To accomplish that the action plan suggests “educating the
community; implementing an overarching ‘vital signs’ monitoring
framework; promoting conservation; protecting land through
acquisitions and easements; conducting a regional climate change
vulnerability analysis for species and ecosystems and coming up
with a county-wide cost analysis of both restoration and
development projects.”
“I think this plan is significant in that it represents a
remarkable collaboration and consensus of dozens of groups engaged
in preserving biodiversity in the county,” said Sonoma Land Trust
Conservation Director Wendy Elliott.
“In some ways,” she added, “the conversations between
scientists, land managers, conservation planners, and others that
occurred along the way were just as important as the final report
as we will be working together to implement the plan.”
“The BAP acknowledges that preserving the County’s biodiversity
is directly related to our quality of life,” Elliot said.
As for their part in the push toward a wildlife rich
environment, Elliot said the trust’s “core work is about protection
of land and its resources, from unique pockets of biodiversity like
Pitkin Marsh to large forest and range landscapes such as the
Jenner Headlands.”
She said in the future the trust would focus our acquisition
efforts primarily on protecting large diverse landscapes,
connecting protected properties, creating habitat corridors and
anticipating the consequences of climate change on the land.”
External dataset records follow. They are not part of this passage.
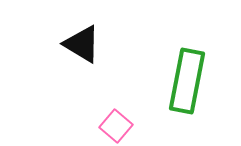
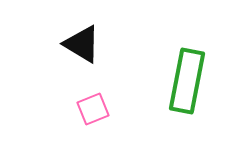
pink square: moved 23 px left, 17 px up; rotated 28 degrees clockwise
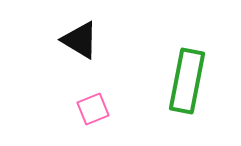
black triangle: moved 2 px left, 4 px up
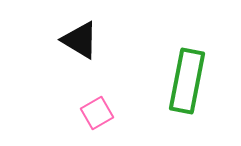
pink square: moved 4 px right, 4 px down; rotated 8 degrees counterclockwise
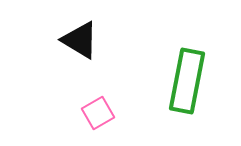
pink square: moved 1 px right
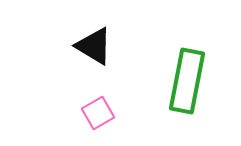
black triangle: moved 14 px right, 6 px down
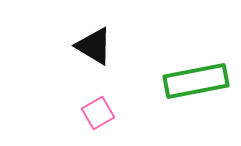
green rectangle: moved 9 px right; rotated 68 degrees clockwise
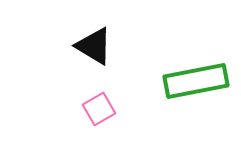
pink square: moved 1 px right, 4 px up
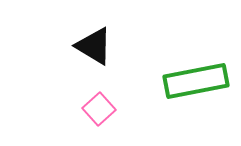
pink square: rotated 12 degrees counterclockwise
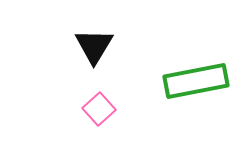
black triangle: rotated 30 degrees clockwise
Elliot added that familiar conservation issues such as habitat
fragmentation and invasive species threats will be exacerbated in
the face of climate change.
“We have been and will continue to forge relationships with the
science community so that we can apply the best available science
and stewardship practices to managing our lands and adapting our
management practices,” she said.
Judd, meanwhile, said the action plan was created by scientists
and is intended to be a resource for other scientists and technical
experts as well as land managers, policy makers, funders of
sustainable land use practices and “and you and me who, as
responsible citizens, can help conserve this invaluable natural
heritage that we have inherited.”
Leaders and contributors to the plan include representatives
from groups and agencies ranging from The Sonoma County Water
Agency, the Laguna de Santa Rosa Foundation, the Climate Protection
Campaign and Sonoma State University and to the California
Department of Fish and Game, the California Native Plant Society,
the California State Water Resources Control Board and Marin’s
Audubon Canyon Ranch near Bolinas.
Also included were the Sonoma County Agricultural Preservation
and Open Space District, the Sotoyome Resource Conservation
District as well as the cities of Windsor and Santa Rosa.
Judd said the action plan, although just recently released and
largely unknown to the public at large, is already in use.
“There already is a group that is using the plan to inform its
work in responding to the effects of climate change in Sonoma
County,” he said. “Representatives of about 20 organizations,
including natural resource managers, policy makers and scientists,
have formed a coalition known as the North Bay Climate Adaptations
Initiative.”
Judd said the coalition is using the information in the plan as
a central part of its work to help it create solutions to climate
adaptation for the area’s ecosystems and watersheds.
He added the NBCAI is also working with public officials on both
the county and local level to ensure that climate adaptation into
county planning and policy.
Members of NBCAI’s policy group he said “are already involved
with Sonoma County’s new Regional Climate Protection Authority and
are active in the RCPA’s coordinating committee. Other contacts
with local planning boards will also occur over time.”